(Recorded information begins)
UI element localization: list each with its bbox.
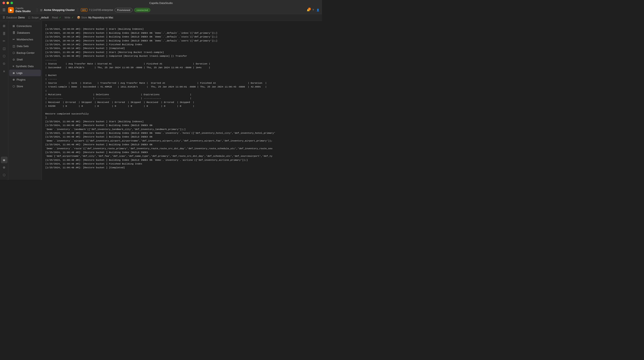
titlebar: Capella DataStudio <box>0 0 322 6</box>
sidebar-item-databases[interactable]: 🗄 Databases <box>9 29 41 36</box>
database-icon: 🗄 <box>2 16 5 19</box>
store-item: 📦 Store My Repository on Mac <box>77 16 114 19</box>
icon-logs[interactable]: ≣ <box>1 157 8 163</box>
close-button[interactable] <box>2 2 5 4</box>
icon-store[interactable]: ⬡ <box>1 172 8 178</box>
sidebar-item-connections[interactable]: ⊞ Connections <box>9 23 41 29</box>
icon-workbenches[interactable]: ✂ <box>1 38 8 44</box>
provisioned-badge: Provisioned <box>115 8 132 12</box>
brand: ▶ Capella Data Studio <box>8 7 30 13</box>
sidebar-item-logs[interactable]: ≣ Logs <box>9 70 41 76</box>
logs-label: Logs <box>16 71 22 74</box>
store-icon: 📦 <box>77 16 80 19</box>
logs-icon: ≣ <box>12 71 15 74</box>
app-title: Capella DataStudio <box>149 1 173 4</box>
traffic-lights <box>2 2 13 4</box>
brand-bottom: Data Studio <box>16 10 30 13</box>
minimize-button[interactable] <box>6 2 9 4</box>
datasets-label: Data Sets <box>17 45 29 48</box>
read-check-icon: ✓ <box>59 16 61 19</box>
main-toolbar: ☰ ▶ Capella Data Studio ⊞ Acme Shopping … <box>0 6 322 14</box>
database-value: Demo <box>18 16 25 19</box>
datasets-icon: ◫ <box>12 45 15 48</box>
help-button[interactable]: ? <box>312 8 314 11</box>
store-label: Store <box>81 16 88 19</box>
icon-connections[interactable]: ⊞ <box>1 23 8 29</box>
user-button[interactable]: 👤 <box>316 8 320 11</box>
scope-label: Scope <box>32 16 38 19</box>
nav-sidebar: ⊞ Connections 🗄 Databases ✂ Workbenches … <box>8 21 42 180</box>
brand-top: Capella <box>16 7 30 10</box>
brand-icon: ▶ <box>8 7 14 13</box>
store-nav-label: Store <box>16 85 23 88</box>
databases-label: Databases <box>17 31 30 34</box>
connections-icon: ⊞ <box>12 24 15 28</box>
sidebar-item-workbenches[interactable]: ✂ Workbenches <box>9 36 41 43</box>
toolbar-right: 🔔 4 ? 👤 <box>307 8 320 11</box>
workbenches-icon: ✂ <box>12 38 15 41</box>
scope-value: _default <box>40 16 49 19</box>
plugins-label: Plugins <box>16 78 26 81</box>
shell-label: Shell <box>16 58 23 61</box>
icon-plugins[interactable]: ⊕ <box>1 164 8 171</box>
sidebar-item-store[interactable]: ⬡ Store <box>9 83 41 90</box>
synthetic-label: Synthetic Data <box>16 65 34 68</box>
main-layout: ⊞ 🗄 ✂ ◫ ⬡ ⊙ ≡ ≣ ⊕ ⬡ ⊞ Connections 🗄 Data… <box>0 21 322 180</box>
store-nav-icon: ⬡ <box>12 85 15 88</box>
write-check-icon: ✓ <box>72 16 74 19</box>
sub-toolbar: 🗄 Database Demo ◻ Scope _default Read ✓ … <box>0 14 322 21</box>
divider-2 <box>78 8 78 12</box>
cluster-icon: ⊞ <box>40 8 42 12</box>
database-label: Database <box>6 16 17 19</box>
icon-shell[interactable]: ⊙ <box>1 60 8 67</box>
menu-button[interactable]: ☰ <box>2 8 6 12</box>
backup-icon: ⬡ <box>12 51 15 54</box>
store-value: My Repository on Mac <box>88 16 113 19</box>
backup-label: Backup Center <box>16 51 34 54</box>
sidebar-item-shell[interactable]: ⊙ Shell <box>9 56 41 63</box>
content-area: ] [1/25/2024, 10:46:04 AM]: [Restore buc… <box>42 21 322 180</box>
version-text: 7.2.3-6705-enterprise <box>89 8 113 11</box>
write-item: Write ✓ <box>64 16 74 19</box>
cluster-name: Acme Shopping Cluster <box>44 8 75 11</box>
read-item: Read ✓ <box>52 16 61 19</box>
aws-badge: aws <box>81 8 88 11</box>
icon-backup[interactable]: ⬡ <box>1 53 8 59</box>
icon-synthetic[interactable]: ≡ <box>1 68 8 74</box>
icon-sidebar: ⊞ 🗄 ✂ ◫ ⬡ ⊙ ≡ ≣ ⊕ ⬡ <box>0 21 8 180</box>
icon-datasets[interactable]: ◫ <box>1 45 8 52</box>
plugins-icon: ⊕ <box>12 78 15 81</box>
icon-databases[interactable]: 🗄 <box>1 30 8 37</box>
notification-count: 4 <box>308 7 311 10</box>
sidebar-item-plugins[interactable]: ⊕ Plugins <box>9 76 41 83</box>
notification-button[interactable]: 🔔 4 <box>307 8 310 11</box>
read-label: Read <box>52 16 58 19</box>
sidebar-item-backup[interactable]: ⬡ Backup Center <box>9 50 41 56</box>
scope-icon: ◻ <box>28 16 30 19</box>
maximize-button[interactable] <box>10 2 13 4</box>
workbenches-label: Workbenches <box>16 38 33 41</box>
cluster-info: ⊞ Acme Shopping Cluster <box>40 8 75 12</box>
synthetic-icon: ≡ <box>12 65 14 68</box>
databases-icon: 🗄 <box>12 31 15 34</box>
scope-item: ◻ Scope _default <box>28 16 49 19</box>
shell-icon: ⊙ <box>12 58 15 61</box>
terminal-output[interactable]: ] [1/25/2024, 10:46:04 AM]: [Restore buc… <box>42 21 322 180</box>
sidebar-item-synthetic[interactable]: ≡ Synthetic Data <box>9 63 41 69</box>
connections-label: Connections <box>16 24 32 28</box>
connected-badge: connected <box>134 8 150 12</box>
database-item: 🗄 Database Demo <box>2 16 25 19</box>
sidebar-item-datasets[interactable]: ◫ Data Sets <box>9 43 41 49</box>
write-label: Write <box>64 16 70 19</box>
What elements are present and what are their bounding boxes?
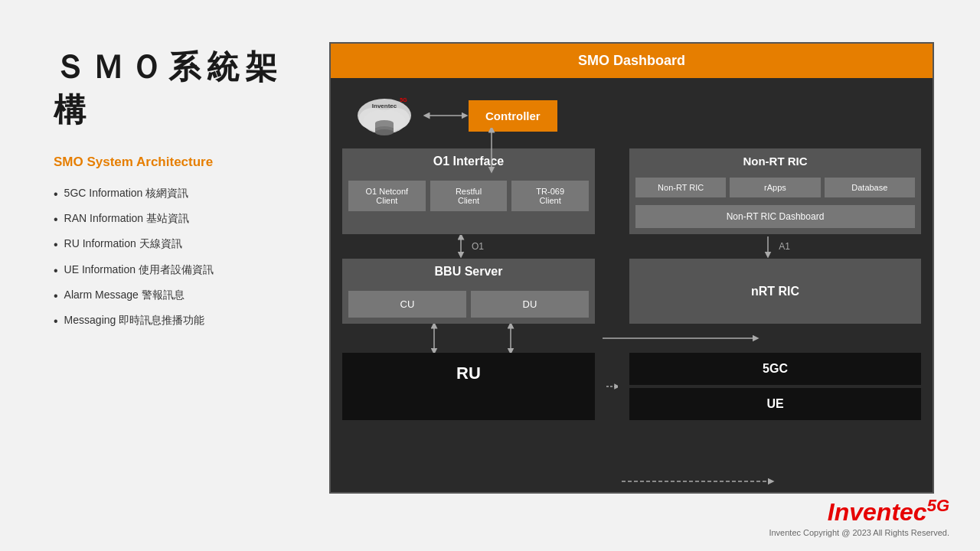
nrtic-box: nRT RIC — [629, 259, 921, 324]
main-title: ＳＭＯ系統架構 — [54, 46, 291, 132]
o1-client-netconf: O1 NetconfClient — [348, 181, 426, 211]
bullet-item: UE Information 使用者設備資訊 — [54, 263, 291, 278]
non-rt-ric-dashboard: Non-RT RIC Dashboard — [635, 205, 915, 228]
bbu-arrows — [342, 324, 924, 353]
svg-point-8 — [375, 129, 394, 135]
copyright: Inventec Copyright @ 2023 All Rights Res… — [769, 528, 949, 537]
o1-arrow — [453, 235, 469, 258]
o1-clients: O1 NetconfClient RestfulClient TR-069Cli… — [342, 174, 595, 217]
bullet-item: Alarm Message 警報訊息 — [54, 289, 291, 303]
non-rt-ric-box: Non-RT RIC Non-RT RIC rApps Database Non… — [629, 148, 921, 234]
non-rt-ric-items: Non-RT RIC rApps Database — [629, 174, 921, 201]
ue-box: UE — [629, 388, 921, 420]
svg-text:5G: 5G — [400, 97, 407, 103]
non-rt-ric-item-1: Non-RT RIC — [635, 178, 726, 197]
bbu-units: CU DU — [342, 285, 595, 324]
o1-interface-box: O1 Interface O1 NetconfClient RestfulCli… — [342, 148, 595, 234]
bbu-server-box: BBU Server CU DU — [342, 259, 595, 324]
bbu-cu: CU — [348, 291, 466, 318]
bullet-item: RAN Information 基站資訊 — [54, 212, 291, 227]
five-g-badge: 5G — [927, 496, 949, 515]
a1-arrow — [760, 235, 776, 258]
bullet-item: RU Information 天線資訊 — [54, 237, 291, 252]
inventec-logo: Inventec5G — [769, 496, 949, 527]
sub-title: SMO System Architecture — [54, 155, 291, 170]
o1-client-tr069: TR-069Client — [511, 181, 589, 211]
right-bottom-stack: 5GC UE — [629, 353, 921, 420]
non-rt-ric-item-rapps: rApps — [730, 178, 820, 197]
brand-name: Inventec — [828, 498, 927, 526]
a1-label: A1 — [779, 241, 790, 252]
cloud-controller-arrow — [423, 108, 469, 123]
controller-box: Controller — [469, 100, 557, 132]
left-panel: ＳＭＯ系統架構 SMO System Architecture 5GC Info… — [0, 0, 322, 551]
logo-area: Inventec5G Inventec Copyright @ 2023 All… — [769, 496, 949, 537]
svg-text:Inventec: Inventec — [372, 103, 397, 109]
ru-ue-arrow — [606, 379, 618, 394]
ru-box: RU — [342, 353, 595, 420]
slide: ＳＭＯ系統架構 SMO System Architecture 5GC Info… — [0, 0, 980, 551]
bullet-item: Messaging 即時訊息推播功能 — [54, 314, 291, 328]
diagram: SMO Dashboard — [329, 42, 934, 494]
bullet-item: 5GC Information 核網資訊 — [54, 187, 291, 201]
bbu-server-title: BBU Server — [342, 259, 595, 285]
fgc-box: 5GC — [629, 353, 921, 385]
o1-interface-title: O1 Interface — [342, 148, 595, 174]
dashboard-o1-arrow — [484, 128, 499, 174]
o1-label: O1 — [472, 241, 484, 252]
inventec-cloud: Inventec 5G — [346, 89, 423, 142]
ru-to-ue-dashed-arrow — [618, 472, 779, 491]
a1-arrow-area: A1 — [629, 235, 921, 258]
non-rt-ric-title: Non-RT RIC — [629, 148, 921, 174]
bullet-list: 5GC Information 核網資訊RAN Information 基站資訊… — [54, 187, 291, 328]
non-rt-ric-item-db: Database — [825, 178, 915, 197]
o1-arrow-area: O1 — [342, 235, 595, 258]
smo-dashboard-bar: SMO Dashboard — [331, 44, 933, 78]
right-panel: SMO Dashboard — [322, 0, 980, 551]
o1-client-restful: RestfulClient — [430, 181, 508, 211]
bbu-du: DU — [471, 291, 589, 318]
(Recorded information ends)
- [The problem]
Within the records above, count the lines that contain "notification" and give only that number.

- [Exercise output]
2